A ideia dos EUA e da Europa como a mesma coisa, como uma mesma civilização, não era nem de perto tão unânime quanto agora. Basta recordarmos como Oscar Wilde definiu os EUA: “…o único país que foi do barbarismo à decadência sem passar pela civilização”. Para nós é difícil de visualizar, mas a americanização da Europa e a fixação da ideia de uma “civilização ocidental” abarcando EUA e Europa Ocidental, são fenômenos do pós-Segunda Guerra.
Essa concepção de uma integração sob liderança dos EUA tendo como foco geográfico o Atlântico é indissociável do messianismo universalista de raiz judaico-puritana típica da cultura estadunidense. É sua consequência natural a exportação dos princípios e modelos da sociedade estadunidense para os “países aliados”: democracia liberal, capitalismo liberal, individualismo, família nuclear, além do consumismo, da cultura do espetáculo, e as formas artísticas produzidas pela indústria cultural dos EUA.
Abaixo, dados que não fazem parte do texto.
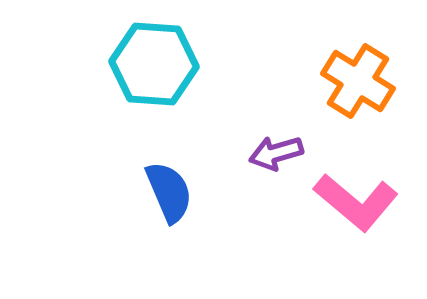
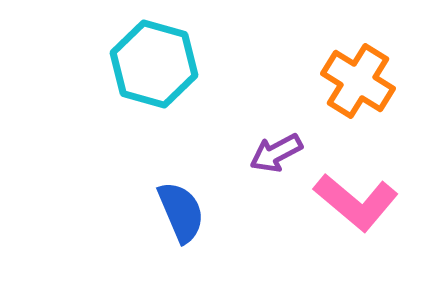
cyan hexagon: rotated 12 degrees clockwise
purple arrow: rotated 12 degrees counterclockwise
blue semicircle: moved 12 px right, 20 px down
O atlantismo pode ser remetido, também, à distinção entre potências marítimas e potências terrestres, encontrada em Carl Schmitt, mas também elaborada por Alexander Dugin. Por essa categorização, o atlantismo é expressão ideológica e geopolítica da Civilização Marítima por excelência em nossa época: os EUA. As potências marítimas (como em outras épocas Atenas, Cartago e Grã-Bretanha) são aquelas conduzidas segundo um ethos comerciante. O centro existencial sendo a troca e acumulação de bens, isso possui implicações em outros âmbitos. O método de expansão é a construção de entrepostos comerciais e colônias costeiras, os valores são materialistas, igualitários e individualistas. A instabilidade e a precariedade são positivamente valoradas, de modo que há um impulso pela relativização de todos os tipos de limites, fronteiras e tabus.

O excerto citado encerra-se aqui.